**PROBLEM REQUIREMENTS**
Quote exactly and only this range of lines in the data below: the line that holds "مديح لنساء العائلة [link] (109, 173)" to the line that holds "Cookie Policy (22, 2558)", both included.

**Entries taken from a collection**
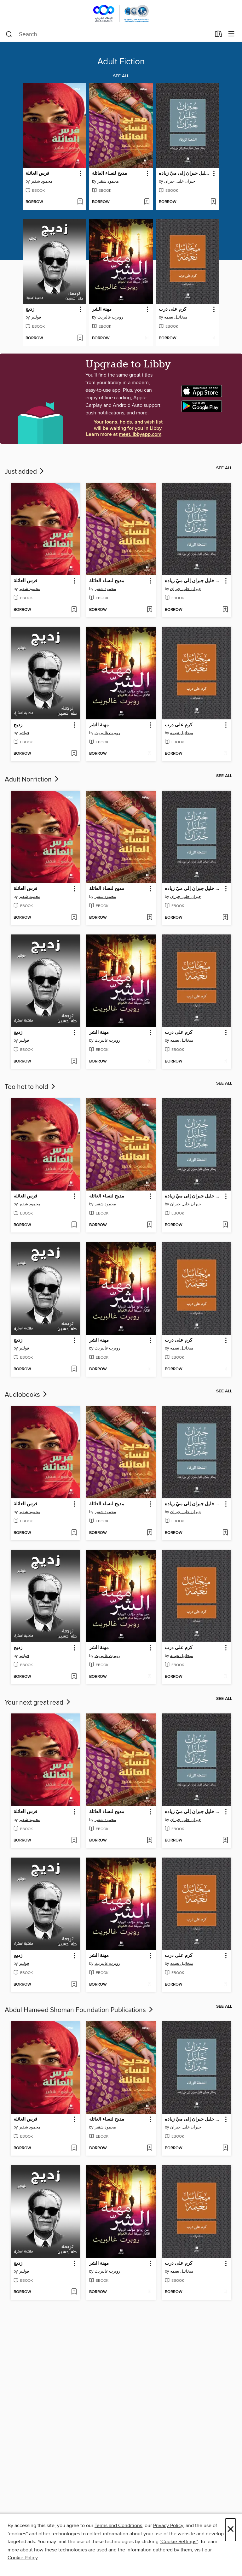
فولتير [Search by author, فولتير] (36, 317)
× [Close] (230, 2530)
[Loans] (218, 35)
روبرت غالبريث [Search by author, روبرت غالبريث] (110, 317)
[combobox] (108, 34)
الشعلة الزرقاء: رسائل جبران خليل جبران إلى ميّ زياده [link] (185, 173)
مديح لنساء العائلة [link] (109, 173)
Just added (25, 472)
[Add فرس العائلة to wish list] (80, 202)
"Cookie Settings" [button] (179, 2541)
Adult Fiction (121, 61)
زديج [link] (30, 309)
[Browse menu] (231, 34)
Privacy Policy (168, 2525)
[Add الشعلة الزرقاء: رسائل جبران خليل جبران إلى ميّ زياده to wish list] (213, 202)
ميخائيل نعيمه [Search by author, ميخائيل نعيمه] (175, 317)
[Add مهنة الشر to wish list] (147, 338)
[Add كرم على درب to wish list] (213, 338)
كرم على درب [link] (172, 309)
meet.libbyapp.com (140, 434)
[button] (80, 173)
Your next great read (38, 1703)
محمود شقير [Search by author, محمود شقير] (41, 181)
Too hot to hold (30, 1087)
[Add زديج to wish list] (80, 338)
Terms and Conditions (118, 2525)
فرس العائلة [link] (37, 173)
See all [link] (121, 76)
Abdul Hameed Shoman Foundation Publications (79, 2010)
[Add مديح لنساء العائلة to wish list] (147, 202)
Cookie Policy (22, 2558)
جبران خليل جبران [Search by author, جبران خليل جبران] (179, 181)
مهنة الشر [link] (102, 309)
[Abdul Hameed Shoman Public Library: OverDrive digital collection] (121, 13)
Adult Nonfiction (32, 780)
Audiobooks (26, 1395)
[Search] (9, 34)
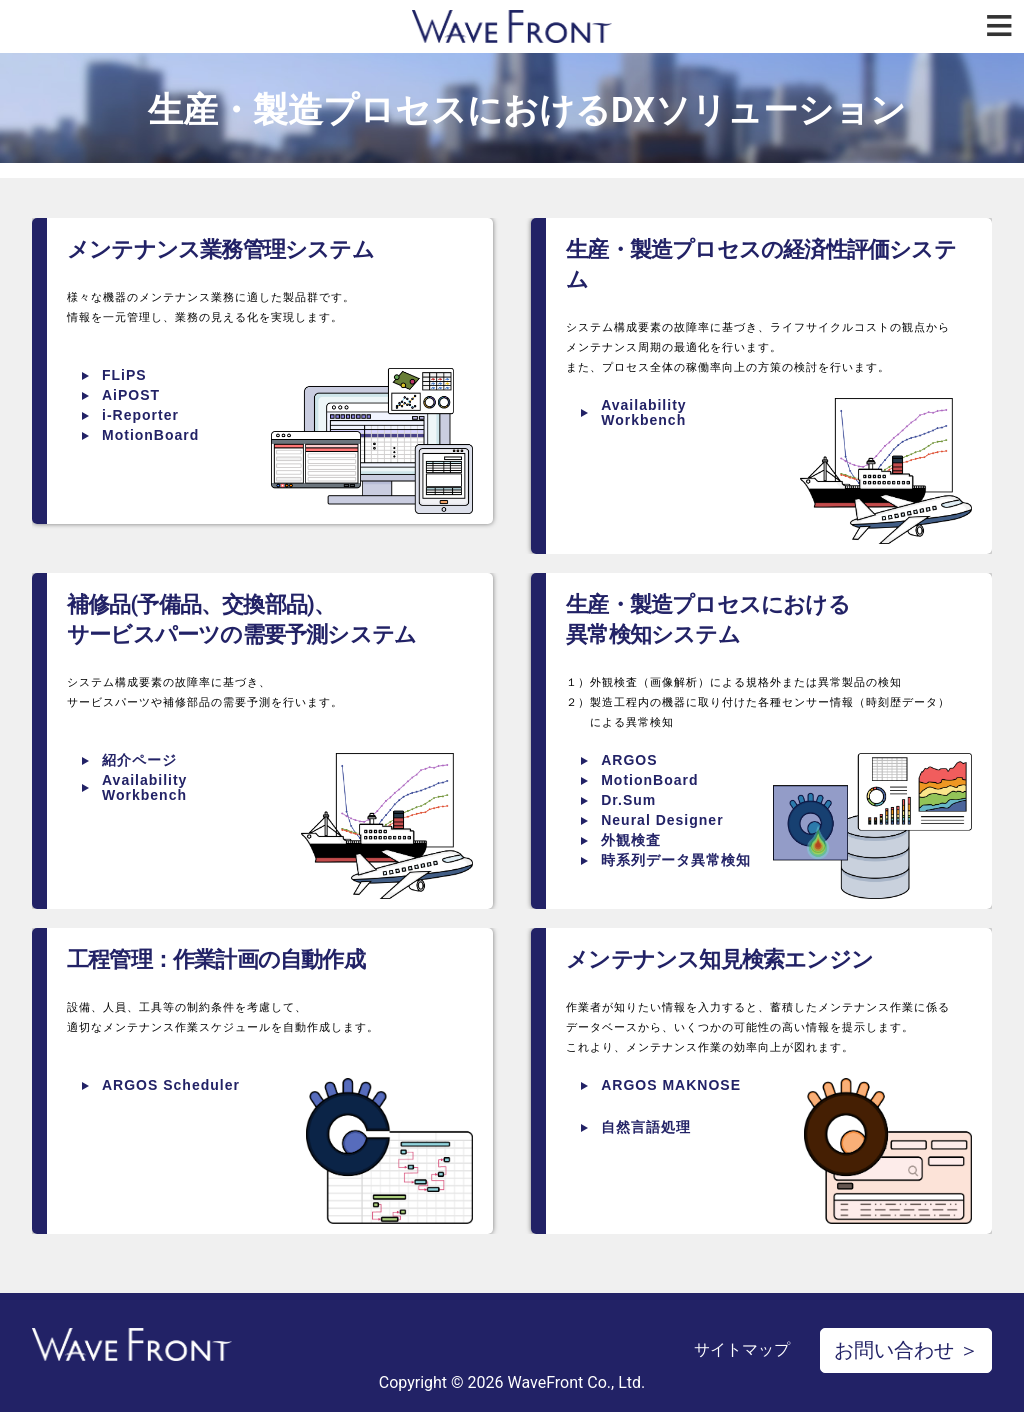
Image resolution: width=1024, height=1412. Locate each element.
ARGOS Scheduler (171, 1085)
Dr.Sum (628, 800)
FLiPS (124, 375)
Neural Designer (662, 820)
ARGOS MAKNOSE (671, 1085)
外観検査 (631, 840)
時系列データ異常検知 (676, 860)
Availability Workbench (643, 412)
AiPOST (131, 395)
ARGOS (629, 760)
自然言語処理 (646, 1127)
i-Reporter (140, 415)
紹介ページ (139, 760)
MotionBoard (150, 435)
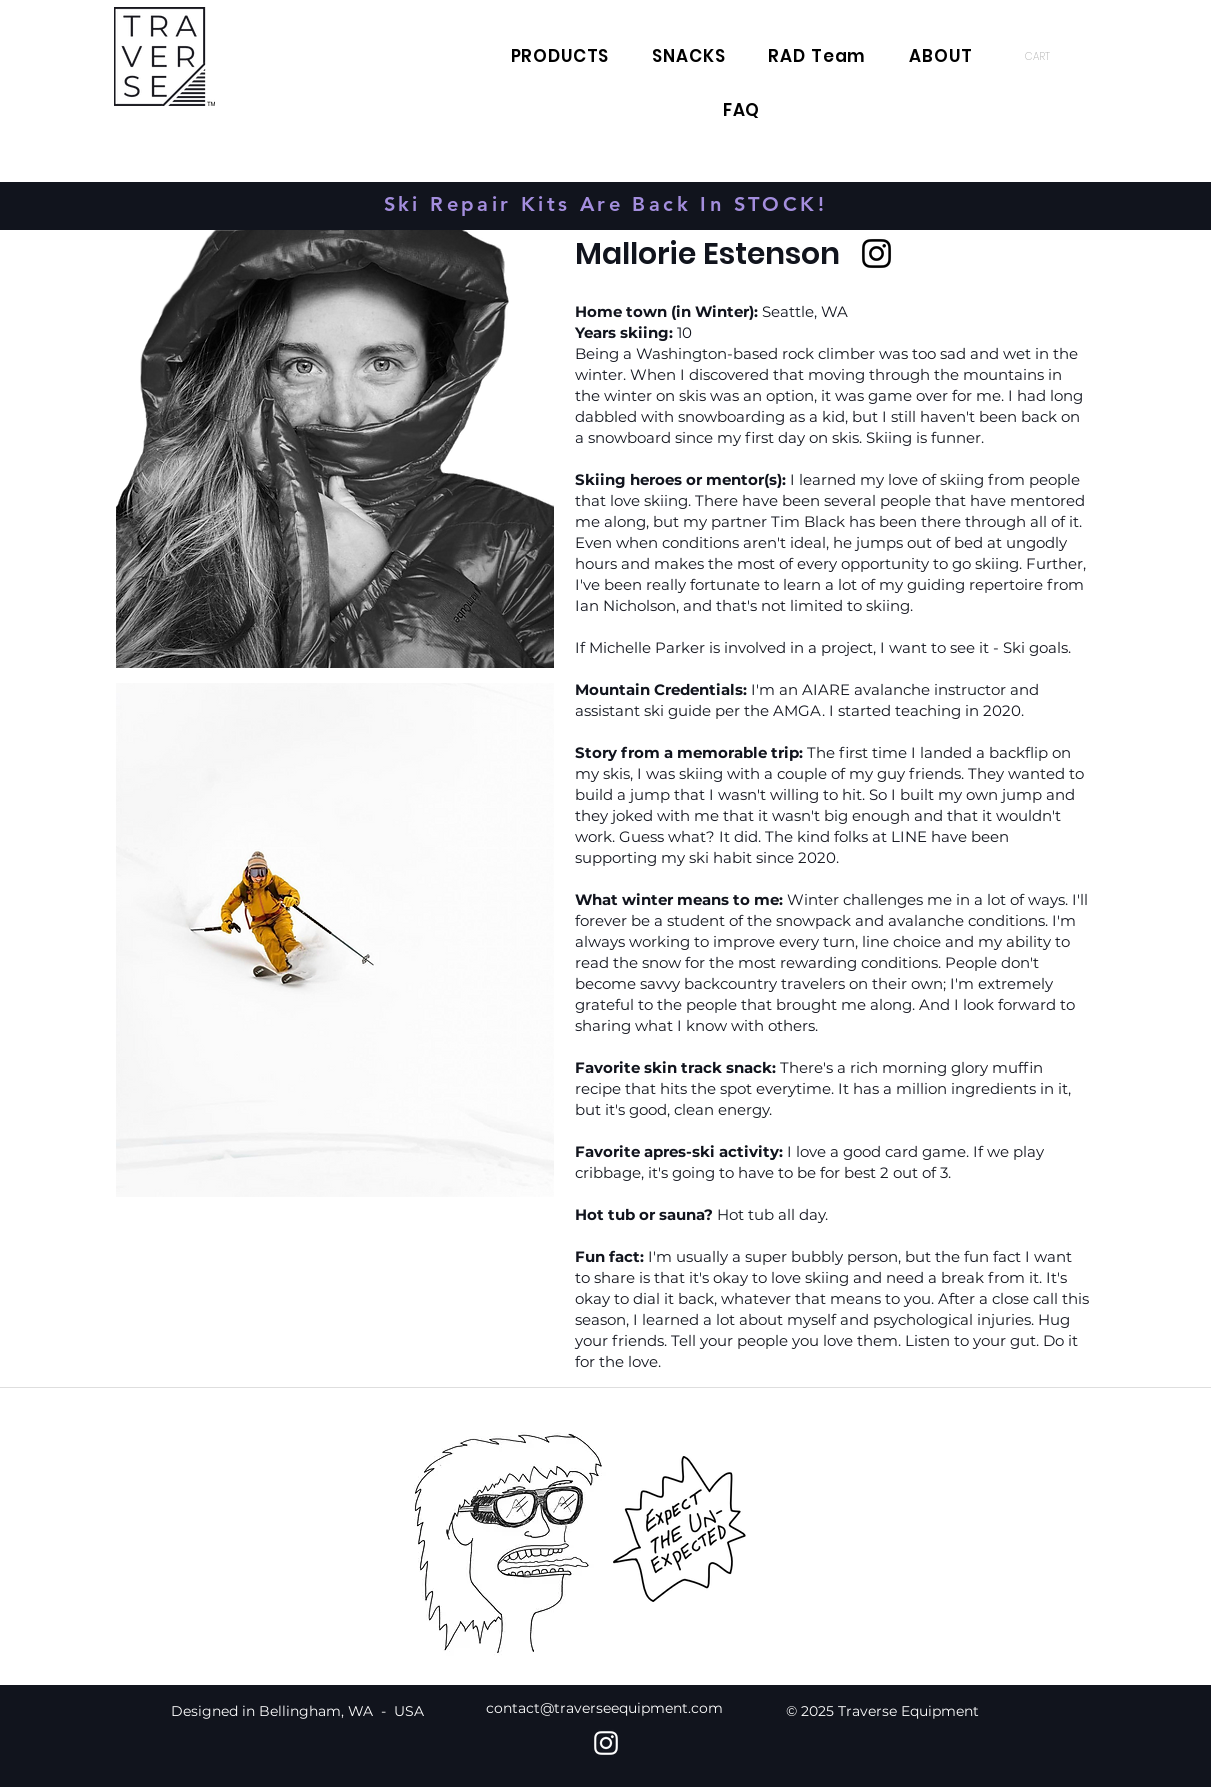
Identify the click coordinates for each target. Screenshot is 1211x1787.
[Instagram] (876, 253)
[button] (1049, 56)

**RESPONSE TO THE EXERCISE**
مديح لنساء العائلة [link] (109, 173)
Just added (25, 472)
[Add فرس العائلة to wish list] (80, 202)
"Cookie Settings" [button] (179, 2541)
Adult Fiction (121, 61)
زديج [link] (30, 309)
[Browse menu] (231, 34)
Privacy Policy (168, 2525)
[Add الشعلة الزرقاء: رسائل جبران خليل جبران إلى ميّ زياده to wish list] (213, 202)
ميخائيل نعيمه [Search by author, ميخائيل نعيمه] (175, 317)
[Add مهنة الشر to wish list] (147, 338)
[Add كرم على درب to wish list] (213, 338)
كرم على درب [link] (172, 309)
meet.libbyapp.com (140, 434)
[button] (80, 173)
Your next great read (38, 1703)
محمود شقير [Search by author, محمود شقير] (41, 181)
Too hot to hold (30, 1087)
[Add زديج to wish list] (80, 338)
Terms and Conditions (118, 2525)
فرس العائلة [link] (37, 173)
See all [link] (121, 76)
Abdul Hameed Shoman Foundation Publications (79, 2010)
[Add مديح لنساء العائلة to wish list] (147, 202)
Cookie Policy (22, 2558)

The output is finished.